Citi Jumps into Online Bill Presentment

Thursday’s launch of Citibank Bill Manager made Citigroup Inc. one of the first banking companies to offer online bill presentment — which many consider the missing piece of the electronic billing puzzle — to its credit card customers.

Many banks offer programs that let people pay their bills through the Internet, but few banks present bills that way. Usually they mail bills, and customers use the Internet to instruct them on payment. Sometimes the banks pay by check, and sometimes electronically.

In contrast, Citibank Bill Manager offers a totally electronic billing cycle, through Citi’s Account Online Web site. Customers “can look at their accounts, pay their bills, and change their addresses online,” said Anthony Jenkins, chief operating officer of Citigroup’s Internet payment services.

Three million of Citigroup’s 40 million U.S. cardholders already use the site to review their MasterCard or Visa card account information, and about 850,000 have been using it to pay their credit card bills.

“It was only logical that those consumers who are used to going to the site to look at their credit card information would like to look at other bills and pay those bills as well,” Mr. Jenkins said.

Citigroup is working with Paytrust Inc., a Lawrenceville, N.J., online bill aggregation company in which it is an investor. “We took the decision to look for the bill [presentment] function and to integrate it with the Account Online experience,” he said.

The bill presentment service has been tested at the Account Online site for the past few weeks, Mr. Jenkins said. For now it is being offered only to Account Online customers, but it will be made available to other customers within the three to six months, he said.

Customers can use Citibank Bill Manager to receive e-mail notifications of incoming bills, review their bill information and history, arrange for payments from any of their check-writing accounts, and schedule automatic payments of certain bills. A data feature allows them to download information from the Web site to their personal financial management software.

Customers tell Citigroup which bills to pay through the service. Paytrust then receives the bills electronically or asks the billers to send them to one of its biller distribution centers — they are in Lawrenceville and in Sioux Falls, S.D. — where the bills are scanned into Paytrust’s database.

Citigroup is offering free three-month trials of the service. After that, subscribers will pay $8.95 a month. Mr. Jenkins predicted that “many thousands of customers” will enroll.

Edward G. McLaughlin, chief executive officer of Paytrust, said Citigroup is the “first major bank” to use the company’s services. Other Paytrust customers include American Express Co., GE Financial Network, NextCard Inc., E-Trade Group, Yodlee Inc., and OnMoney.com, a subsidiary of Ameritrade Holdings Co.

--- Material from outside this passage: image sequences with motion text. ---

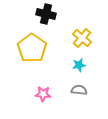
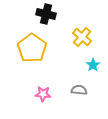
yellow cross: moved 1 px up
cyan star: moved 14 px right; rotated 24 degrees counterclockwise
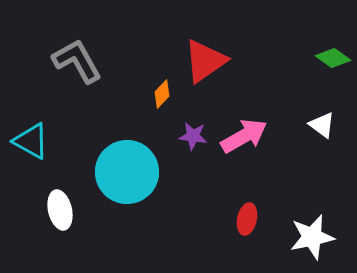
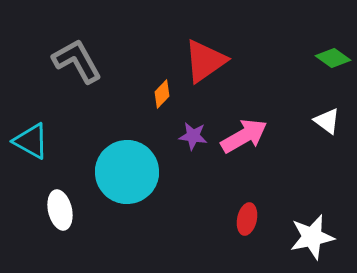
white triangle: moved 5 px right, 4 px up
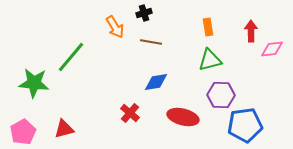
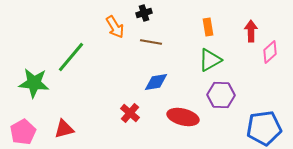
pink diamond: moved 2 px left, 3 px down; rotated 35 degrees counterclockwise
green triangle: rotated 15 degrees counterclockwise
blue pentagon: moved 19 px right, 3 px down
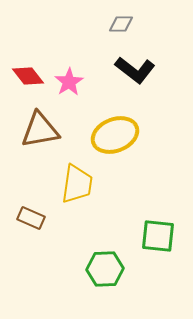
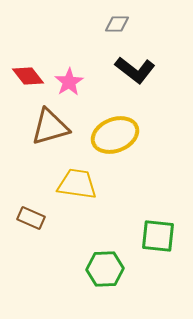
gray diamond: moved 4 px left
brown triangle: moved 10 px right, 3 px up; rotated 6 degrees counterclockwise
yellow trapezoid: rotated 90 degrees counterclockwise
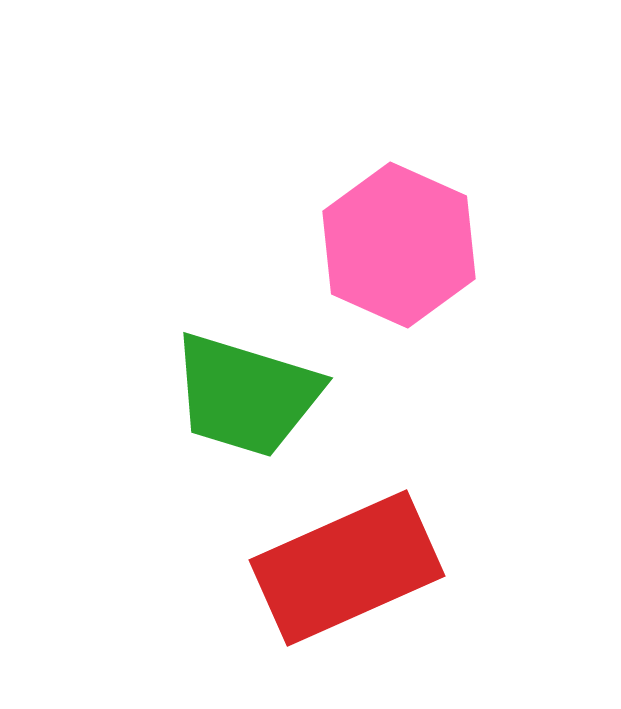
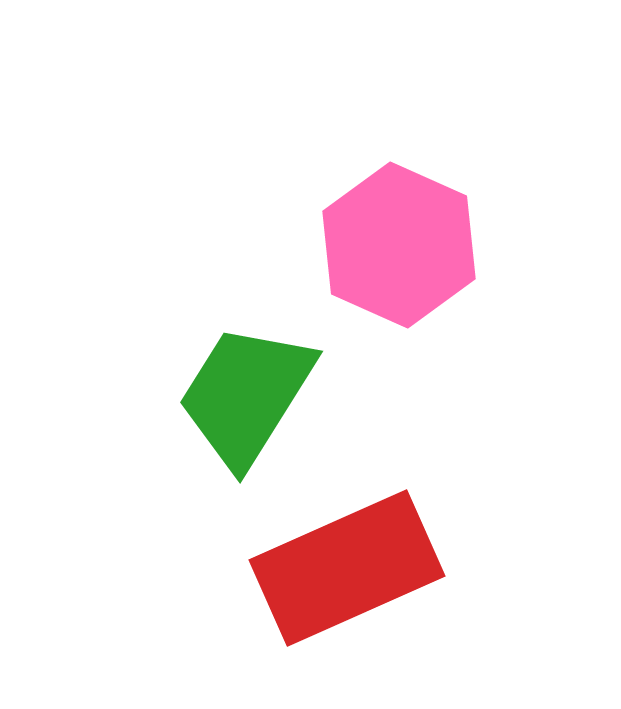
green trapezoid: rotated 105 degrees clockwise
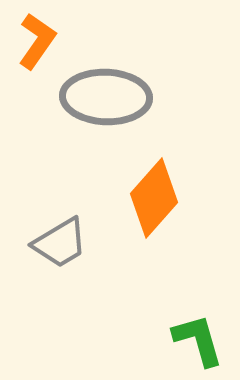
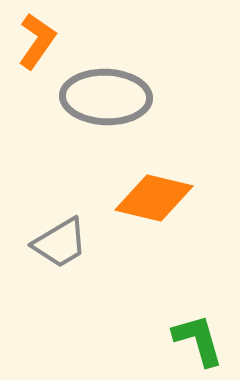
orange diamond: rotated 62 degrees clockwise
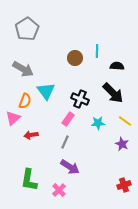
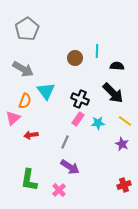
pink rectangle: moved 10 px right
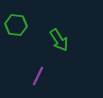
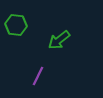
green arrow: rotated 85 degrees clockwise
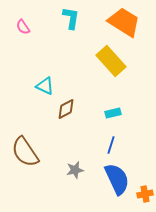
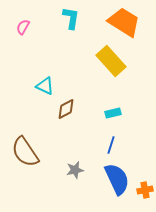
pink semicircle: rotated 63 degrees clockwise
orange cross: moved 4 px up
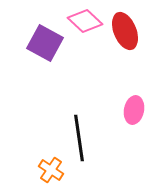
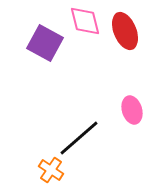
pink diamond: rotated 32 degrees clockwise
pink ellipse: moved 2 px left; rotated 28 degrees counterclockwise
black line: rotated 57 degrees clockwise
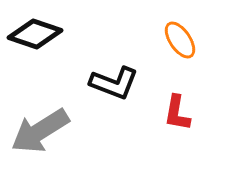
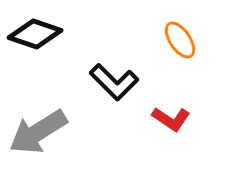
black L-shape: moved 1 px up; rotated 24 degrees clockwise
red L-shape: moved 6 px left, 6 px down; rotated 66 degrees counterclockwise
gray arrow: moved 2 px left, 1 px down
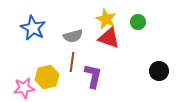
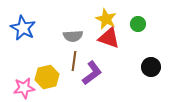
green circle: moved 2 px down
blue star: moved 10 px left
gray semicircle: rotated 12 degrees clockwise
brown line: moved 2 px right, 1 px up
black circle: moved 8 px left, 4 px up
purple L-shape: moved 1 px left, 3 px up; rotated 40 degrees clockwise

“This is significant, because a top-three bank is extending payment-only services to bill management,” Mr. McLaughlin said. “Citibank is the first to offer complete bill presentment. No one wants to play find-my-bill on the Web. We’re providing the ability to get all bills online.”

Paul Jamieson, senior analyst of banking and payments at Gomez Advisors Inc., said the service is an important development, because “anytime Citibank ups the ante, people sit up and take notice.”

With this service, the banking company is “now raising the bar,” Mr. Jamieson said. “All this captured information can work to the advantage of the consumer.”

Beth Robertson, e-banking senior analyst at Tower Group, called Citigroup’s arrangement with Paytrust a “good step forward for Paytrust’s wider market distribution and endorsement of its service model.”

By working with Paytrust, “Citibank can rapidly offer the service to a wide network of customers without having to develop it internally,” she said.